The last point put to me by the noble Baroness was whether the Committee of Inquiry will have the opportunity to go into wider questions, such as alternatives to imprisonment and so on. No, we have not suggested that because, frankly, if we were to suggest that, I think that the Inquiry would in reality be open-ended. It would have so many issues thrust before it that it would be very difficult to get a report with any reasonable degree of dispatch. For that reason, we have drawn the terms of reference in the way we have to exclude consideration of issues of that kind.

The Lord Bishop of ROCHESTER

My Lords, may I ask the noble Lord whether the terms of reference will include consideration of the constitutional question and the relationship of the Prison Commission to the Home Office?

Lord HARRIS of GREENWICH

My Lords, I was interested to see some discussion of this matter in the Press recently to the effect of whether the Prison Commission, or some similar body, should not be re-established.
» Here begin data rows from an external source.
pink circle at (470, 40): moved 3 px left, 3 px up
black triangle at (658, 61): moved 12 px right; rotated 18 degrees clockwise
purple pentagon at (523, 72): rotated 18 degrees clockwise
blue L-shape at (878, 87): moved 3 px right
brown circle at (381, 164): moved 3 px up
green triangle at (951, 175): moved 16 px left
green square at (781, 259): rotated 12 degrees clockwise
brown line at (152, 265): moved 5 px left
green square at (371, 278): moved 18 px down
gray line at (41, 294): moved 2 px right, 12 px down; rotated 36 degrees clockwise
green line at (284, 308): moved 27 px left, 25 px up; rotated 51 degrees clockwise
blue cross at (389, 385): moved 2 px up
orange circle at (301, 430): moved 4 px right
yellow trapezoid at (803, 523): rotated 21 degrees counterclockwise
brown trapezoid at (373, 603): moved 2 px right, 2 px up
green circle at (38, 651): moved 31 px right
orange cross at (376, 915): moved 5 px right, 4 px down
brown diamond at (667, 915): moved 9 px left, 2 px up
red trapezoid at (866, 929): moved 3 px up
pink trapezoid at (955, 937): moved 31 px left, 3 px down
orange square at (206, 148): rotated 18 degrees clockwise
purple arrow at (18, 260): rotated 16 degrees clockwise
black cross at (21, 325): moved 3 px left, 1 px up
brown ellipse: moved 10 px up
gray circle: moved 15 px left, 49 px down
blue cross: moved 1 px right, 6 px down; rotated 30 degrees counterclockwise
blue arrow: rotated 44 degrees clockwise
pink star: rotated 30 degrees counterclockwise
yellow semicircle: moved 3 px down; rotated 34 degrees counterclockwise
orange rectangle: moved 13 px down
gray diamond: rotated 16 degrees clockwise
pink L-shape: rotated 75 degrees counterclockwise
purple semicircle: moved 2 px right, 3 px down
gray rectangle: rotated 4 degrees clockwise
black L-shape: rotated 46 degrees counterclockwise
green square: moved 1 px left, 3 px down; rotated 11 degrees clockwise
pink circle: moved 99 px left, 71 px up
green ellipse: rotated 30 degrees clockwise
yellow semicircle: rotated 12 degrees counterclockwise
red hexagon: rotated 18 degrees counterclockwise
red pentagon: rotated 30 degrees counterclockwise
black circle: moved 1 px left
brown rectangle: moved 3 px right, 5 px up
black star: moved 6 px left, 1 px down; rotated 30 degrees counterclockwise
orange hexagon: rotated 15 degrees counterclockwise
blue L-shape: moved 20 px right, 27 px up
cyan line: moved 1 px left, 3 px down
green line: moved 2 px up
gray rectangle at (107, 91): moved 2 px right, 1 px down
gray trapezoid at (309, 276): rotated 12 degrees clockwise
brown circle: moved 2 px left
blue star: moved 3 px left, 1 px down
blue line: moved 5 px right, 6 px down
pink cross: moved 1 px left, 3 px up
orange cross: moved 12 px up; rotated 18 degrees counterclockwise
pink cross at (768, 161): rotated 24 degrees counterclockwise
The Prison Commission was brought to an end in, I think, about 1964 by the noble Lord, Lord Brooke of Cumnor. It is often argued that it would be a good idea to reestablish the Prison Commission. I am never totally persuaded that it is necessarily sensible to re-create a body 14 years after it was abolished for reasons which, to Parliament at that stage, seemed to be fairly self-evident. Nevertheless, having said that, the Committee will have the opportunity to go into this particular matter, so that if it wishes to make recommendations about the way in which the Prison Service is administered from the Home Office, it will have every opportunity to do so.